AI: a ‘must’ in diagnosis of rare diseases
Rare diseases diagnoses present doctors with additional challenges, especially as the short window of time spent with patients often makes it impossible to document all their symptoms. ‘AI is already a must-have for rare diseases today,’ reports Schäfer, who relies on tools based on AI-algorithms such as those supplied by Ada Health or Isabel Healthcare. ‘We need them in clinical routine because they deliver important diagnostic assistance. They facilitate the recording of numerous symptoms without much effort,’ he says, and therefore help to improve the diagnostic process significantly.
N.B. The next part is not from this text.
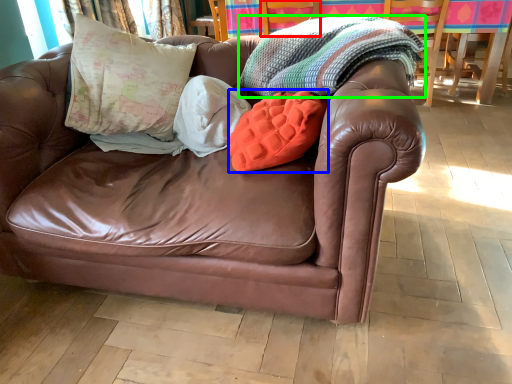 Question: Based on their relative distances, which object is farther from armchair (highlighted by a red box)? Choose from throw pillow (highlighted by a blue box) and blanket (highlighted by a green box).

Choices:
 (A) throw pillow
 (B) blanket

Answer: (A) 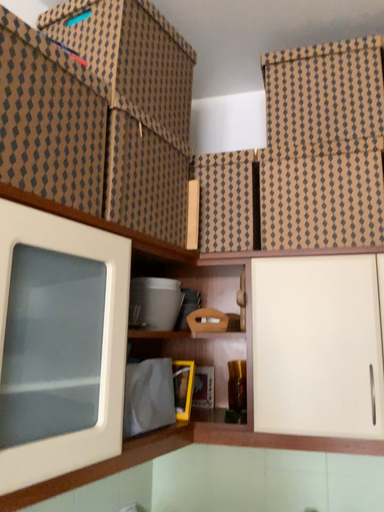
But AI not only leads to improved diagnoses; it also creates new types of conflicts between ethical and legal considerations and the use of technology, all of which need to be resolved. AI always requires users to think and to scrutinise the suggestions made by AI-based tools with their medical knowledge, as, says Schäfer: ‘The brain sits in front of the screen.’
AI and tumour detection
Dr Felix Nensa, radiologist and senior consultant at Essen University Hospital, heads a working group on artificial intelligence: ‘‘Big Data’ does not automatically mean ‘Big Value’,’ explains Nensa. ‘This only applies when we can analyse the data. We need AI to close this gap. Much data from radiological images is not yet being utilised,’ he points out. Nensa and his team are developing an AI application which, based on images of a primary tumour, can determine if it has already spread. This would not only do away with the need for a biopsy but would also shorten the time required for diagnosis, making it possible to start treatment faster. ‘This virtual technology works well in parts, although the results are based on just a small study. But the potential is large,’ says Nensa.
The future of artificial intelligence
Experts expect that the use of AI in medical practice will develop from the current rule-based to data-based and even feedback-based applications. We will also see a change from only slightly automated to highly automated applications or proactive interventions respectively. In the medium term, current AI applications, such as prognostic scores, dose calculations or order sets will be complemented by data-based applications, such as context-based information, multifactorial disease risk prediction or automated triage. Autonomous diagnosis, however, is still in the distant future. It would require an algorithm to incorporate feedback, to continuously evolve and adapt and to design future scenarios. ‘We are still a long way off this,’ says Müller.
On the way there, many questions must still be answered, such as ‘How can we obtain sufficient numbers of data training sets?’ ‘How can we assure sufficient data quality?’ ‘Who accepts responsibility for errors with algorithms?’ It is, however, undisputed that future AI applications will have to abide by the dogma that medicine must not do damage but must be safe and effective.